» Required work: Your reply should consist solely of the number of lines in the data that contain "Version".

Page images and extracted text:
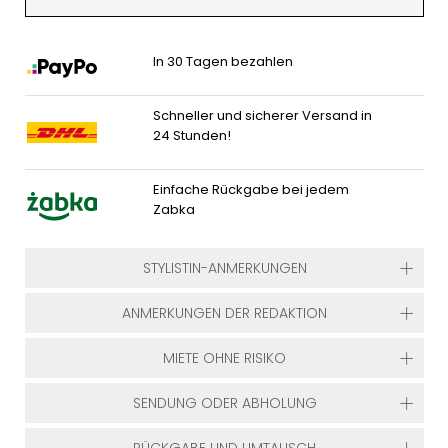
In 30 Tagen bezahlen
Schneller und sicherer Versand in
24 Stunden!
Einfache Rückgabe bei jedem
Zabka
STYLISTIN-ANMERKUNGEN
ANMERKUNGEN DER REDAKTION
MIETE OHNE RISIKO
SENDUNG ODER ABHOLUNG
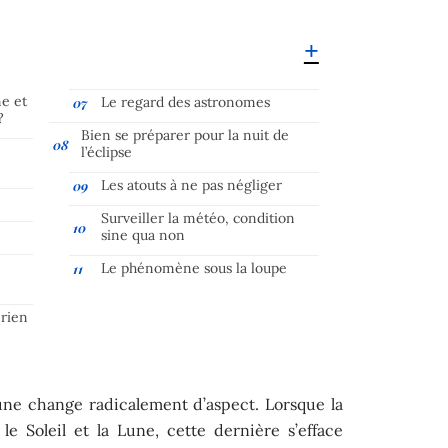
ne et
Le regard des astronomes
?
Bien se préparer pour la nuit de
l’éclipse
Les atouts à ne pas négliger
Surveiller la météo, condition
sine qua non
Le phénomène sous la loupe
 rien
une change radicalement d’aspect. Lorsque la
le Soleil et la Lune, cette dernière s’efface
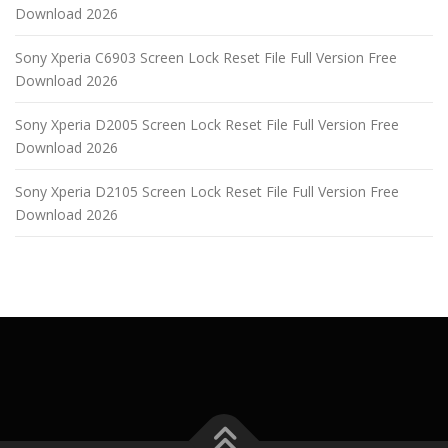
Download 2026
Sony Xperia C6903 Screen Lock Reset File Full Version Free
Download 2026
Sony Xperia D2005 Screen Lock Reset File Full Version Free
Download 2026
Sony Xperia D2105 Screen Lock Reset File Full Version Free
Download 2026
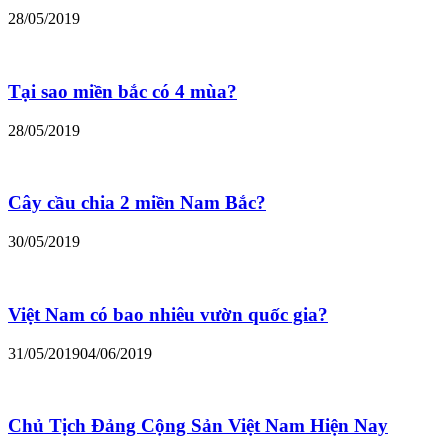
28/05/2019
Tại sao miền bắc có 4 mùa?
28/05/2019
Cây cầu chia 2 miền Nam Bắc?
30/05/2019
Việt Nam có bao nhiêu vườn quốc gia?
31/05/2019
04/06/2019
Chủ Tịch Đảng Cộng Sản Việt Nam Hiện Nay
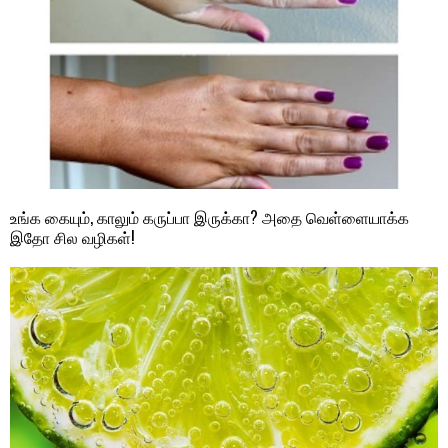
உங்க கையும், காலும் கருப்பா இருக்கா? அதை வெள்ளையாக்க
இதோ சில வழிகள்!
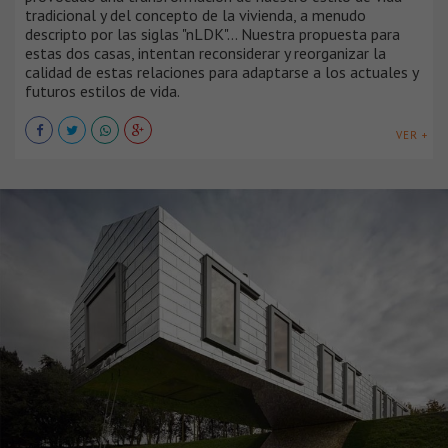
tradicional y del concepto de la vivienda, a menudo
descripto por las siglas "nLDK"... Nuestra propuesta para
estas dos casas, intentan reconsiderar y reorganizar la
calidad de estas relaciones para adaptarse a los actuales y
futuros estilos de vida.
VER +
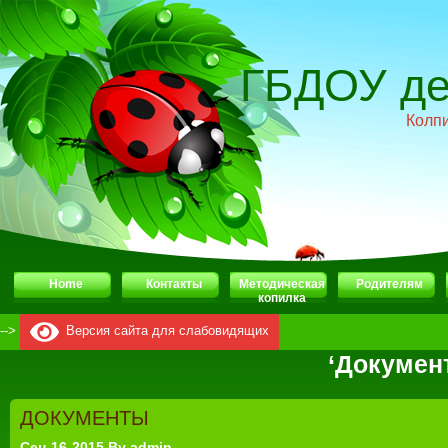
ГБДОУ де
Колп
Home
Контакты
Методическая
Родителям
копилка
-->
Версия сайта для слабовидящих
‘Докумен
ДОКУМЕНТЫ
Сен-16-2015 By admin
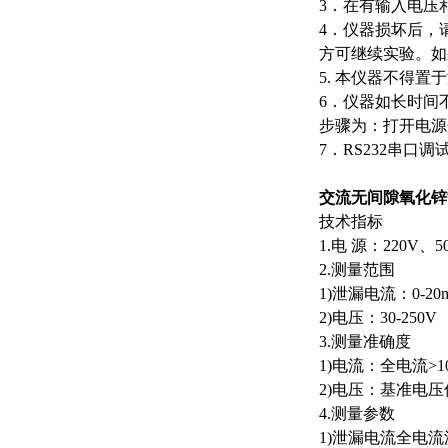
3．在有输入电压
4．仪器损坏后，
方可继续实验。如
5. 本仪器不得
6．仪器如长时间
步骤为：打开电源
7．RS232串口调
交流无间隙氧化锌
技术指标
1.电 源：220V
2.测量范围
1)泄漏电流：0-20
2)电压：30-250V
3.测量准确度
1)电流：全电流>1
2)电压：基准电压
4.测量参数
1)泄漏电流全电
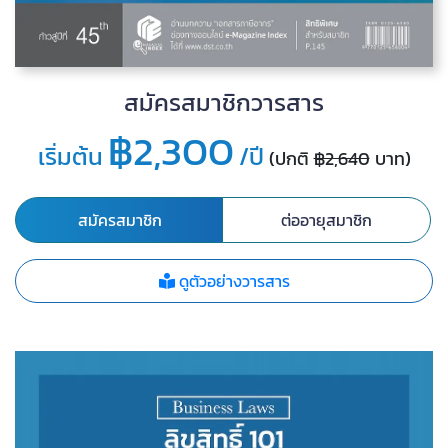
สมัครสมาชิกวารสาร
฿2,300
เริ่มต้น
/ปี
(ปกติ
฿2,640
บาท)
สมัครสมาชิก
ต่ออายุสมาชิก
ดูตัวอย่างวารสาร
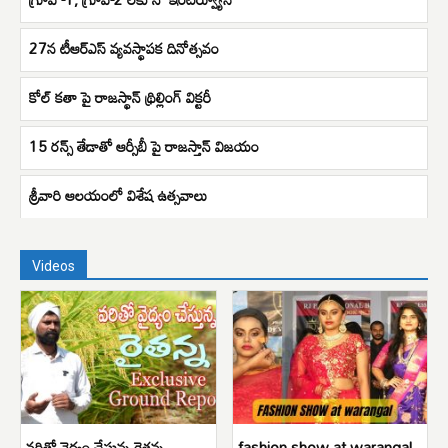
27న టీఆర్ఎస్ వ్యవస్థాపక దినోత్సవం
కోల్ కతా పై రాజస్థాన్ థ్రిల్లింగ్ విక్టరీ
15 రన్స్ తేడాతో ఆర్సీబీ పై రాజస్తాన్ విజయం
శ్రీవారి ఆలయంలో విశేష ఉత్సవాలు
Videos
వరితో వైద్యం చేస్తున్న రైతన్న
fashion show at warangal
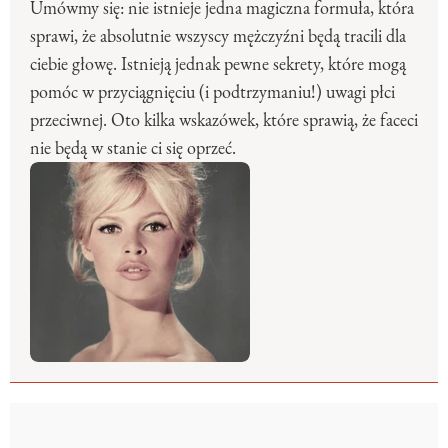
Umówmy się: nie istnieje jedna magiczna formuła, która
sprawi, że absolutnie wszyscy mężczyźni będą tracili dla
ciebie głowę. Istnieją jednak pewne sekrety, które mogą
pomóc w przyciągnięciu (i podtrzymaniu!) uwagi płci
przeciwnej. Oto kilka wskazówek, które sprawią, że faceci
nie będą w stanie ci się oprzeć.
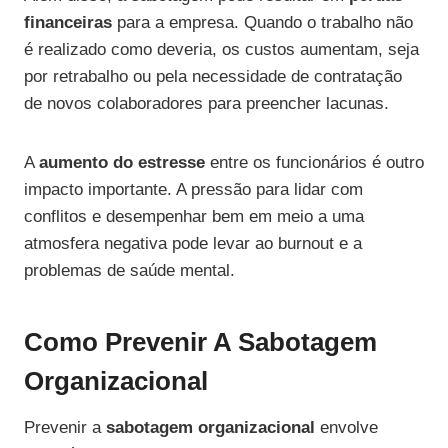
financeiras
para a empresa. Quando o trabalho não
é realizado como deveria, os custos aumentam, seja
por retrabalho ou pela necessidade de contratação
de novos colaboradores para preencher lacunas.
A
aumento do estresse
entre os funcionários é outro
impacto importante. A pressão para lidar com
conflitos e desempenhar bem em meio a uma
atmosfera negativa pode levar ao burnout e a
problemas de saúde mental.
Como Prevenir A Sabotagem
Organizacional
Prevenir a
sabotagem organizacional
envolve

» Answer below: 3